• **Material provided**
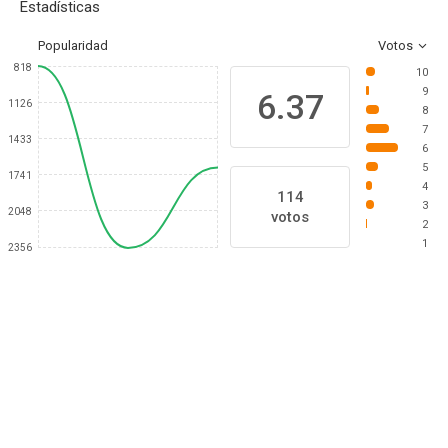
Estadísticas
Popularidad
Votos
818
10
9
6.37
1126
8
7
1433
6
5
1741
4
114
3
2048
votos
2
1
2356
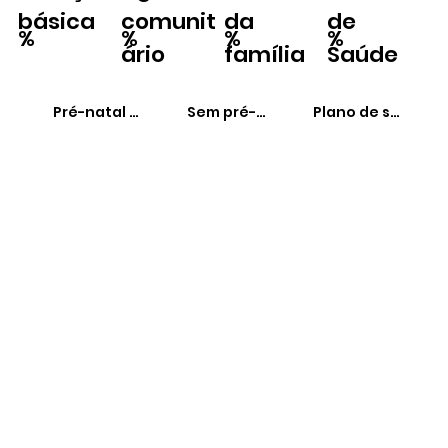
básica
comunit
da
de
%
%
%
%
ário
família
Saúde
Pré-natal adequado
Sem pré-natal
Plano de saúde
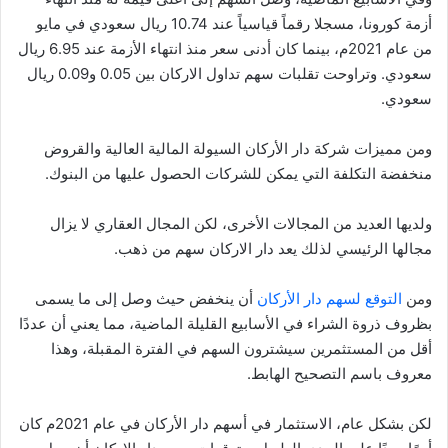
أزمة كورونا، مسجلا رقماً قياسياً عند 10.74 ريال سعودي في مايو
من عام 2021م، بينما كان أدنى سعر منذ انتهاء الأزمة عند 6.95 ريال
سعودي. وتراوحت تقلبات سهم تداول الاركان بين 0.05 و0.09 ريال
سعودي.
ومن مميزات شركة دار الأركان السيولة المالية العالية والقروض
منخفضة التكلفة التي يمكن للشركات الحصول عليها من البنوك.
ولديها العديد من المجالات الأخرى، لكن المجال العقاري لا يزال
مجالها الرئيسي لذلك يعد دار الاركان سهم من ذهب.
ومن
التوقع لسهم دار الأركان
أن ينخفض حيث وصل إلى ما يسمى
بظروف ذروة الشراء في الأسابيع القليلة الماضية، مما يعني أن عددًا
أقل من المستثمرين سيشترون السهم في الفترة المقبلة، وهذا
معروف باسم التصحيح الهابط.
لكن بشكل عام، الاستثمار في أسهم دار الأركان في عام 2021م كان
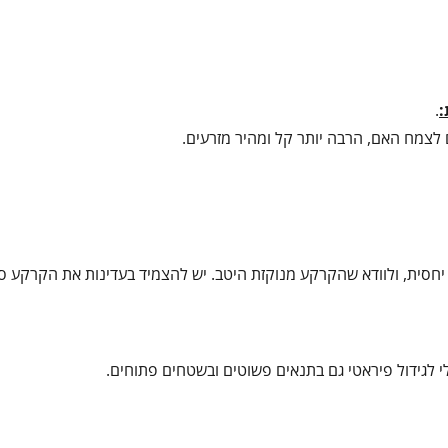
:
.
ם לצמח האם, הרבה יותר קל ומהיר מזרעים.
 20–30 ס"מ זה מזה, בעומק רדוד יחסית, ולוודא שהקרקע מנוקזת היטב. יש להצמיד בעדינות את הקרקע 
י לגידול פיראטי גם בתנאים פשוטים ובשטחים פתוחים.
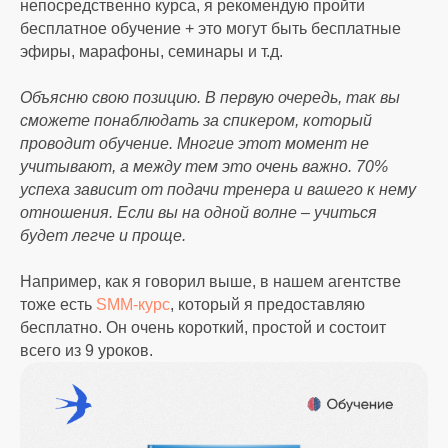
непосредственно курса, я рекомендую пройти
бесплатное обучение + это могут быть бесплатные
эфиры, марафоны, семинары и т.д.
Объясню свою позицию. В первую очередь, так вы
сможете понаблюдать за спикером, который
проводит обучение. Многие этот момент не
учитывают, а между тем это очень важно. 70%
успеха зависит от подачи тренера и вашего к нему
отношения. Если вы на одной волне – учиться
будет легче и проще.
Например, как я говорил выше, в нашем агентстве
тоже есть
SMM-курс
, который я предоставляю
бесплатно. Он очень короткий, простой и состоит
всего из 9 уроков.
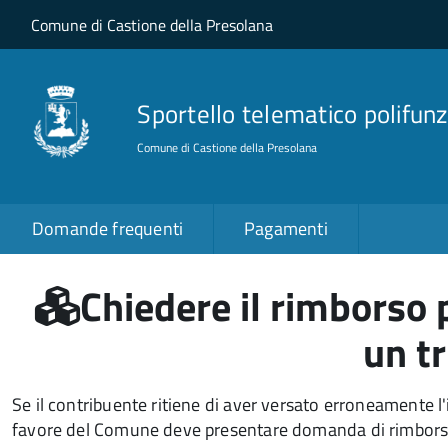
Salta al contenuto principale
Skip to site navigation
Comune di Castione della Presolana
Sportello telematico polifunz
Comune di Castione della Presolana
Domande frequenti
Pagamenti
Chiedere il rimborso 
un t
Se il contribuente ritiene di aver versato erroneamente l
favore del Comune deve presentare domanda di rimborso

• **Work order**
Each line from the one with "эфиры, марафоны, семинары и т.д." through the final line of the records must be copied exactly, with no pictures and no additional lines.

• **Written response**
эфиры, марафоны, семинары и т.д.
Объясню свою позицию. В первую очередь, так вы
сможете понаблюдать за спикером, который
проводит обучение. Многие этот момент не
учитывают, а между тем это очень важно. 70%
успеха зависит от подачи тренера и вашего к нему
отношения. Если вы на одной волне – учиться
будет легче и проще.
Например, как я говорил выше, в нашем агентстве
тоже есть
SMM-курс
, который я предоставляю
бесплатно. Он очень короткий, простой и состоит
всего из 9 уроков.
Salta al contenuto principale
Skip to site navigation
Comune di Castione della Presolana
Sportello telematico polifunz
Comune di Castione della Presolana
Domande frequenti
Pagamenti
Chiedere il rimborso 
un t
Se il contribuente ritiene di aver versato erroneamente l
favore del Comune deve presentare domanda di rimborso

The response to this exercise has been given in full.